This is part 1 of a series of posts.

Amazon recently announced a Machine Learning Facility (ML) which is a very interesting area to explore in terms of using historical data to predict future values. In fact, the data does not need to be historical but instead simply represent what is needed to deduce (predict) the results that you need. Regarding applications for this sort of technology, do you need custom (and complex) rules engines if you have enough input data that can be used to describe the result that you want to predict? ML predictions can result in a binary value, numeric (produced by regression) and what is called categorical which means the statistical likelihood of each of a list of values. AWS Machine Learning may be a good way to find out. I will post my experiences over the next few days with trying out ML as I learn more.

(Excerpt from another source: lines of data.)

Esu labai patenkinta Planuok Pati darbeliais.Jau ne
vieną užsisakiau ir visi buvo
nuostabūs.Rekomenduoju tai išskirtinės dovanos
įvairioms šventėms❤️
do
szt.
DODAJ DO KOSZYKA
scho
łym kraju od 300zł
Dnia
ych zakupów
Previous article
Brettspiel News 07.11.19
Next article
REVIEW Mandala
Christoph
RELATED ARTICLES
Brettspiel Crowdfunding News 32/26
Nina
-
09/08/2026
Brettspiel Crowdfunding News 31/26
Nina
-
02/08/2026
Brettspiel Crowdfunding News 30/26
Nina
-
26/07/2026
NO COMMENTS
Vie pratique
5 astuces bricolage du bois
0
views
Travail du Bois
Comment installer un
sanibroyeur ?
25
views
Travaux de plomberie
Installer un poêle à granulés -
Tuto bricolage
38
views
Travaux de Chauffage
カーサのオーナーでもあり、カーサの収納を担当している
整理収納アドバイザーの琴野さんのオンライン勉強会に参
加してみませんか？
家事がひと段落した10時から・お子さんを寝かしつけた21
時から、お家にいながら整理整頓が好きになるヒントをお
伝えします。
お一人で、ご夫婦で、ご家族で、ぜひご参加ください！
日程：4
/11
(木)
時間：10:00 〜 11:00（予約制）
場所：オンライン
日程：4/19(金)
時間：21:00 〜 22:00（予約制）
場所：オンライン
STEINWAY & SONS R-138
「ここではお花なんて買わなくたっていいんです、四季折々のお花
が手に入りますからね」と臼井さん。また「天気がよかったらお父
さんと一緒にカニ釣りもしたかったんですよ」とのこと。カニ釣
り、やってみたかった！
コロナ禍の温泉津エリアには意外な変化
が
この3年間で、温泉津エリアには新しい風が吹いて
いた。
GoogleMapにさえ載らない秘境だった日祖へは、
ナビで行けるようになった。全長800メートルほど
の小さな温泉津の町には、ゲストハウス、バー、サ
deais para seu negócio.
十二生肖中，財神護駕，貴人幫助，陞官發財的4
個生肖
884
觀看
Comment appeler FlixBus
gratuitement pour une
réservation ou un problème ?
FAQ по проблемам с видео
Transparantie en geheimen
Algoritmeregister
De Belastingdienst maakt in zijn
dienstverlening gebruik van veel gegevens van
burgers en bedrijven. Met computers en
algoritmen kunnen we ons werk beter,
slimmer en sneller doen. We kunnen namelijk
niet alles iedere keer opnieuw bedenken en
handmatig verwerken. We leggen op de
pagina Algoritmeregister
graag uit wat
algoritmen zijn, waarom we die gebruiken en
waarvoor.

There are a variety of usages for ML that can be imagined such as weather prediction, insurance rate calculations, fraud detection and stock market activity.

I decided to give it a try and weather seems like a reasonable area because there is a lot of historical data that can be easily obtained to make use of with Weather Underground being one example. The data consists of 20 or so columns of various values that are the data points for each day (the EDT column).

EDT,Max TemperatureF,Mean TemperatureF,Min TemperatureF,Max Dew PointF,MeanDew PointF,Min DewpointF,Max Humidity, Mean Humidity, Min Humidity, Max Sea Level PressureIn, Mean Sea Level PressureIn, Min Sea Level PressureIn, Max VisibilityMiles, Mean VisibilityMiles, Min VisibilityMiles, Max Wind SpeedMPH, Mean Wind SpeedMPH, Max Gust SpeedMPH,PrecipitationIn, CloudCover, Events, WindDirDegrees

It is a good idea to include the column headings as the first row. ML will ask if this is the case and the process is a bit more streamlined if so.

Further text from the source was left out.